ABOUT THIS EXERCISE =>
Please set down exactly the lines of the listing below from the line containing "Havas fenyőerdő, ezüst" through the line containing "Karácsonyi mintás arany", both lines included, leaving out all other lines.

INPUT DATA =>
:::::

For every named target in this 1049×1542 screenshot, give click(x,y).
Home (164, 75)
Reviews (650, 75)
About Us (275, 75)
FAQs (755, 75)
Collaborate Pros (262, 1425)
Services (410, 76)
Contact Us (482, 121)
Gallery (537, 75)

:::::

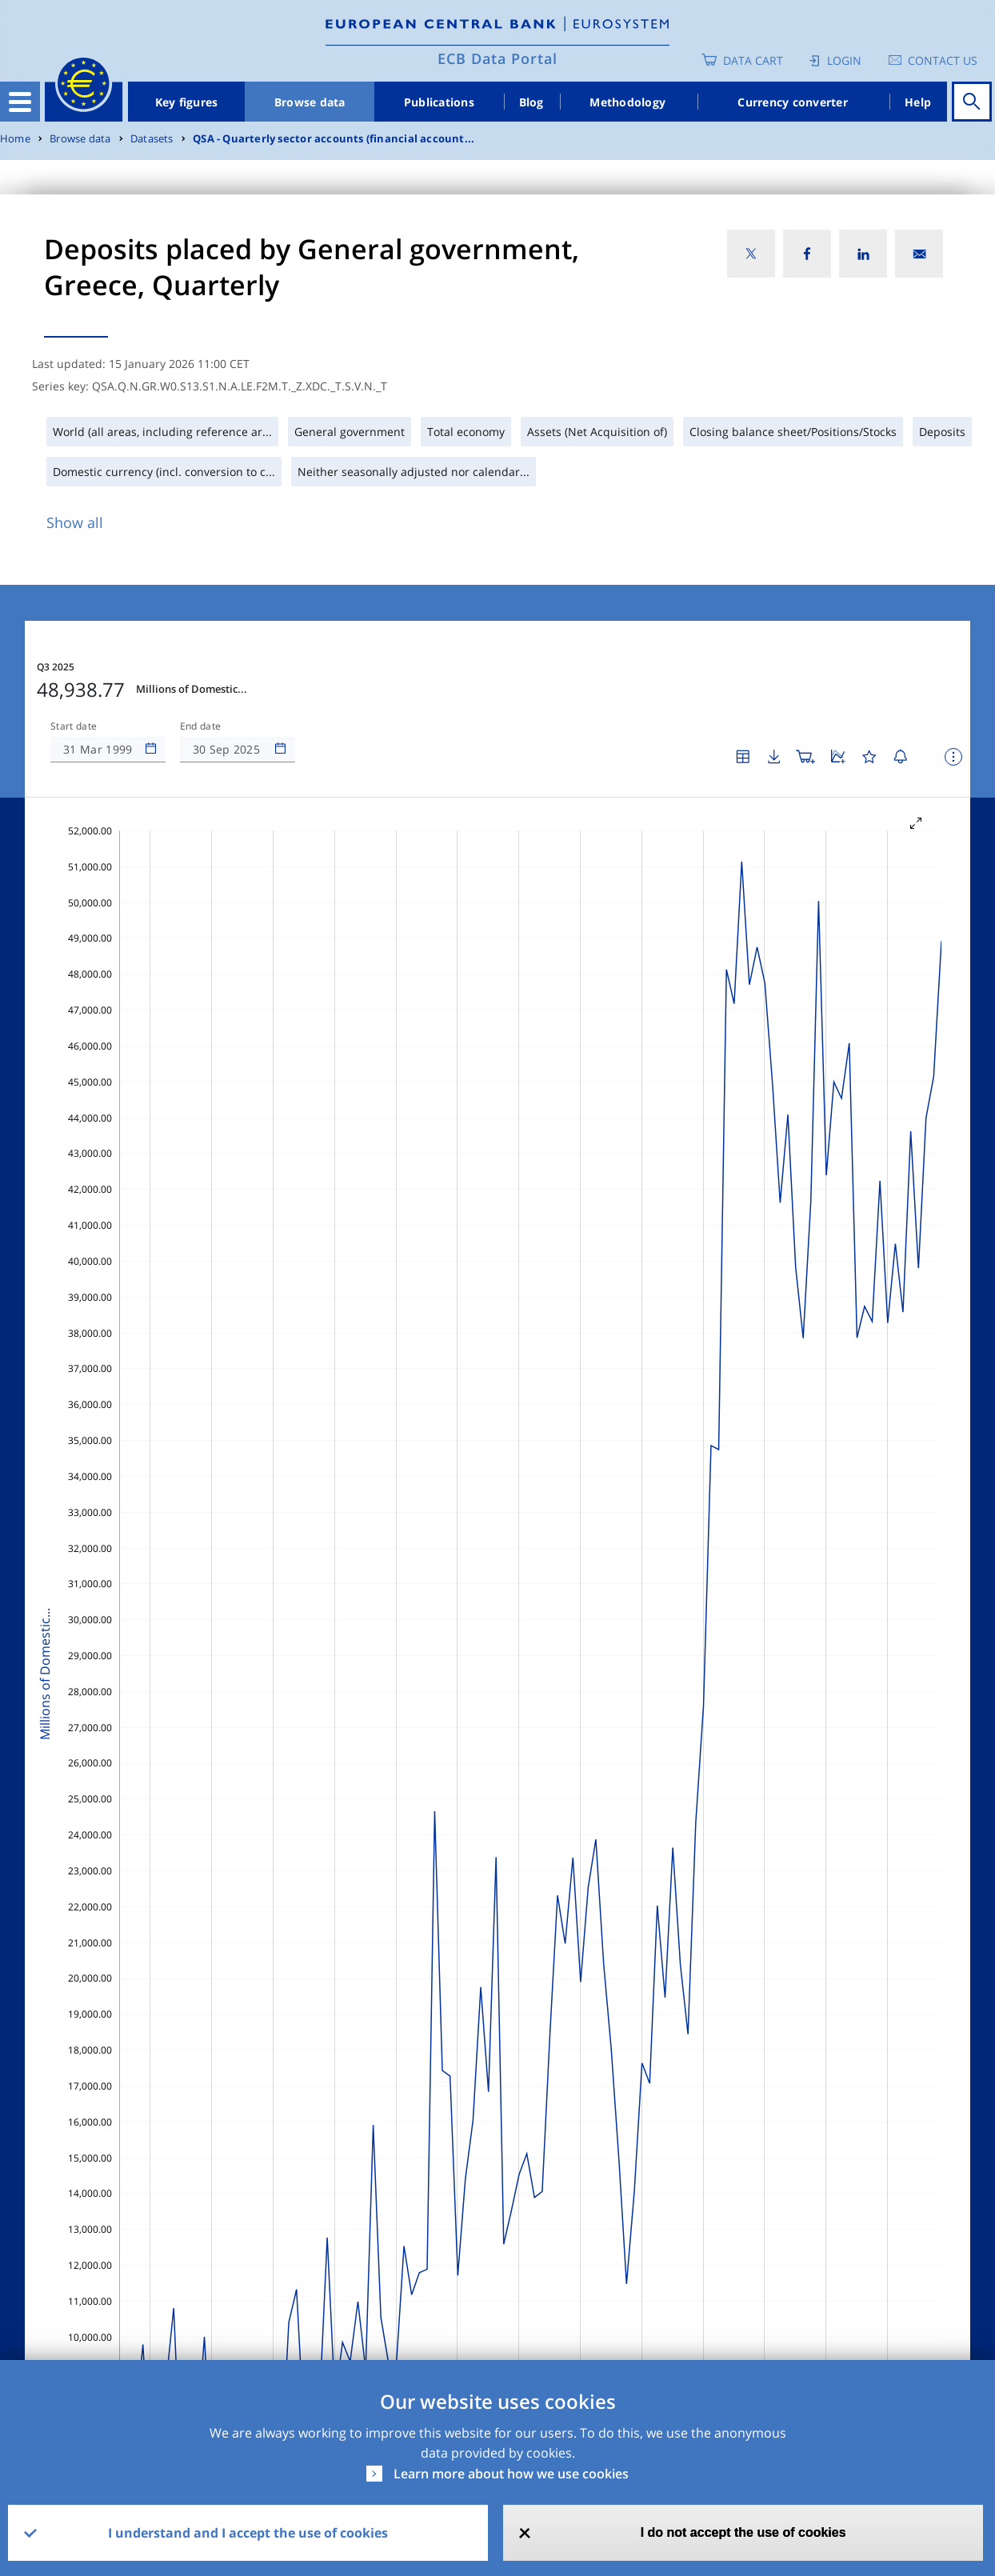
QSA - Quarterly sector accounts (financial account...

:::::

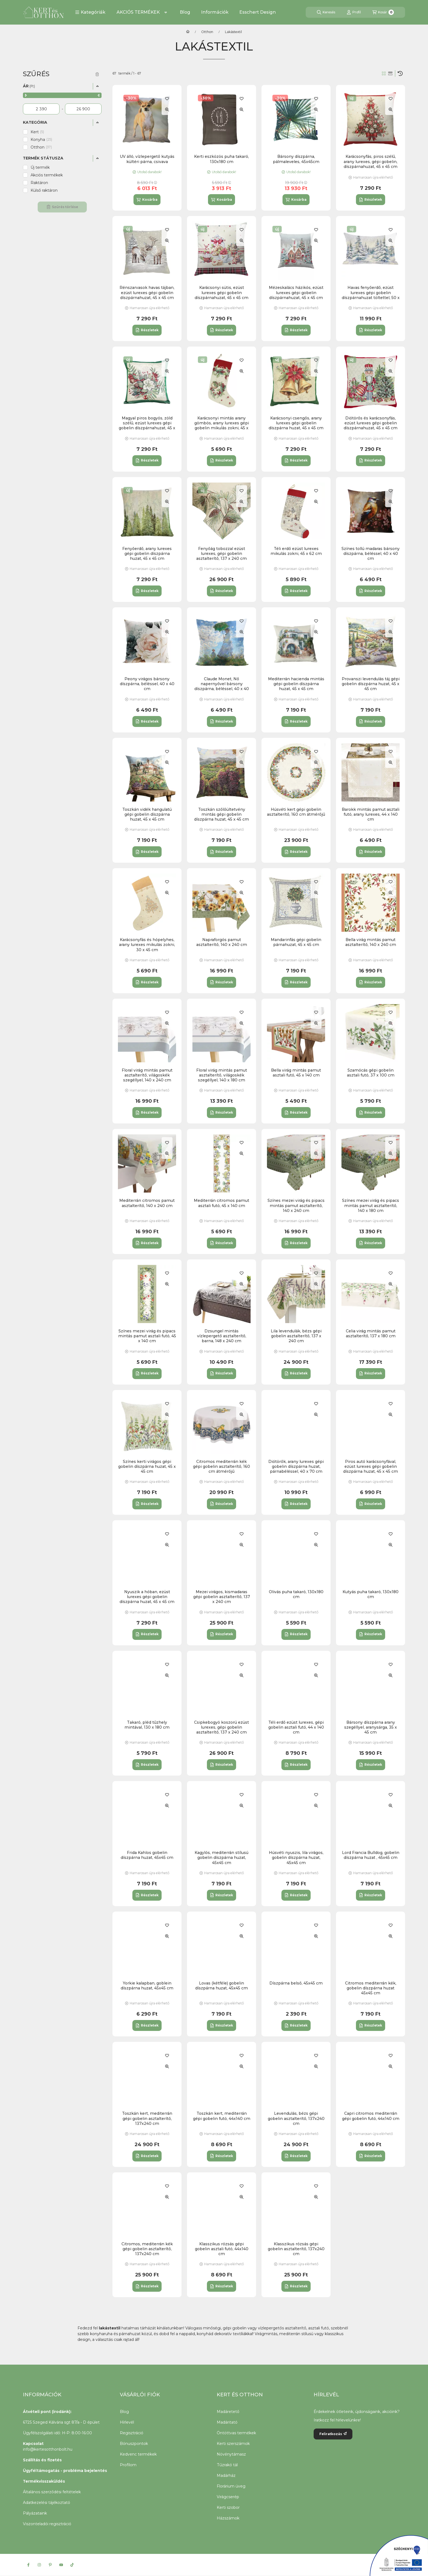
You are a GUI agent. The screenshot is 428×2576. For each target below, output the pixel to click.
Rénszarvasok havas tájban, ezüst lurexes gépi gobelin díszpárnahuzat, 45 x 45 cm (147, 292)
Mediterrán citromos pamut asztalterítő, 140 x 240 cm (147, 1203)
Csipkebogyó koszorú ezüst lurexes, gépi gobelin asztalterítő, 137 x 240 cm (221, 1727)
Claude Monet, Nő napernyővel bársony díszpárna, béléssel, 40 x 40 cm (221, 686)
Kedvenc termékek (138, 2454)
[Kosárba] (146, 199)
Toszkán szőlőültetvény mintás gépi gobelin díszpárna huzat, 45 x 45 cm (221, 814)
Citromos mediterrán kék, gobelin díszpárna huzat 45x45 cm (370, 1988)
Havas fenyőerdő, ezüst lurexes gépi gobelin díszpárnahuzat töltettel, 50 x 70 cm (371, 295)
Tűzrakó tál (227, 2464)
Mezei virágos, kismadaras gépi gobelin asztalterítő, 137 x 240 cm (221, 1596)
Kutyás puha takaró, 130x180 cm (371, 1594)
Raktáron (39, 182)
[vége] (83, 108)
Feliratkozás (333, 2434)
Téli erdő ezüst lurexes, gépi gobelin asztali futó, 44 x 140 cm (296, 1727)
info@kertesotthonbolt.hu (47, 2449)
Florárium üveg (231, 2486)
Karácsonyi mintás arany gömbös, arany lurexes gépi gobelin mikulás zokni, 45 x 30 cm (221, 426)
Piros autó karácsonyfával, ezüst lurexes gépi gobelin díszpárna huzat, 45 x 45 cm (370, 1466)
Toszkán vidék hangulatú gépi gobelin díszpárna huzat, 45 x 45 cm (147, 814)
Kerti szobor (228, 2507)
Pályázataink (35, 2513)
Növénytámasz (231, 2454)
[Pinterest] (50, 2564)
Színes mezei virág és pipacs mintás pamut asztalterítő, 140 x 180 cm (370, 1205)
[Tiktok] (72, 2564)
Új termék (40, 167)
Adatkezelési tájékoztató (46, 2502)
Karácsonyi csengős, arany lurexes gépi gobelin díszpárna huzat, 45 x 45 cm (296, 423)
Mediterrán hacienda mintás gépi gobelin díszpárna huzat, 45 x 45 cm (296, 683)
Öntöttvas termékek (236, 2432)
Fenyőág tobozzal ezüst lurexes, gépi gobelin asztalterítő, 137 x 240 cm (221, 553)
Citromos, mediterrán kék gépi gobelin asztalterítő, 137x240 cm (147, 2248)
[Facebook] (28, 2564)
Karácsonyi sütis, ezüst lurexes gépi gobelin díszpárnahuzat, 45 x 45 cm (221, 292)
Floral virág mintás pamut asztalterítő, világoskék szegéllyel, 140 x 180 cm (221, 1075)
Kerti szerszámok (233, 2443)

:::::

ANSWER AREA =>
Havas fenyőerdő, ezüst lurexes gépi gobelin díszpárnahuzat töltettel, 50 x 70 cm (371, 295)
Tűzrakó tál (227, 2464)
Mezei virágos, kismadaras gépi gobelin asztalterítő, 137 x 240 cm (221, 1596)
Kutyás puha takaró, 130x180 cm (371, 1594)
Raktáron (39, 182)
[vége] (83, 108)
Feliratkozás (333, 2434)
Téli erdő ezüst lurexes, gépi gobelin asztali futó, 44 x 140 cm (296, 1727)
info@kertesotthonbolt.hu (47, 2449)
Florárium üveg (231, 2486)
Karácsonyi mintás arany gömbös, arany lurexes gépi gobelin mikulás zokni, 45 x 30 cm (221, 426)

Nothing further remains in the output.